Аймомо краем глаза на Каплона глянула. Ресницы дрожат. Снова взгляд отвела.
«Не знаю, дед, не знаю…» – взглядом говорит.
Каплон сапоги натянул. Плеть с кола снял. Плечи размял:
– Э-э-эх!
Плетью по голенищу сапога хлестнул. Прошелся, тяжело ступая. По лестнице спустился.
И уже из дома:
– Э-э-эх!
Семейный человек!
3
На лошади на работу отправился.
Вечером вернулся.
– Отец ваш прийти велел, – жена сообщает.
Каплан, как был на лошади, в отцовский дом отправился.
У родителей сваха его сидит.
Слышит Каплон такое, чего до сих пор от родителей не слышал.
– Сколько так продолжаться будет? – Отец рукой машет. – Отвечай, а?
Мать сидит, край платка закусила. Вот-вот заплачет.
– Я уже еле хожу, – говорит. – Так и сойду, что ли, в могилу, внуков не увидав…
– У вас же вон сколько внуков… – тихо Каплон говорит.
– У каждого цветка – свой запах. У одних внуков – свой норов, у тех, которых от тебя пока не видим, свой был бы.
– Теперь твоя очередь детьми обзаводиться, – говорит отец.
– Хоть сына, хоть дочь – без детей жить невмочь.
– Жизнь, как конь, проскачет – моргнуть не успеешь!
Каплон на сваху глянул, поддержки ищет.
Сваха взгляд его поняла.
– Если хотите, развод устроим, – говорит. – Сама соединила, сама и разъединю. Только чтоб потом вы меня за это до конца жизни не проклинали.
– Ладно. – Каплон с места поднялся. – Еще подумаем.
4
Сколько люди с оглядкой жить будут?
Сколько у них терпения на это хватит? До конца жизни?
Люди на язык разные. Бывало, все терпит, а потом не вытерпит, вспылит. В лицо все выскажет…

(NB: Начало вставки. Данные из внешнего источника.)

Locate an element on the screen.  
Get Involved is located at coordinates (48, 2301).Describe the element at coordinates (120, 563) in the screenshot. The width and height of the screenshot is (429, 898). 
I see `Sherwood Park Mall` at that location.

Что о таком человеке скажут?
Был кувшин цел, да вот разбился!
Вот, сколько лет живешь и мучаешься…
Встречаешь односельчан, постоишь, поговоришь. Если кто-то и скажет дурость, то:
– Да, верно все… – И головой киваешь.
А если кто-то вдруг скажет, что это дурость, то все равно:
– Верно все, верно… – скажешь.
Не возразишь, не прекословишь.
Так и глядишь, как дни уходят и жизнь проходит.
Сколько так терпеть можно?
Так думал всадник, едущий по горной тропе.
По обе стороны – горные склоны. От стука копыт эхо по горам гуляет.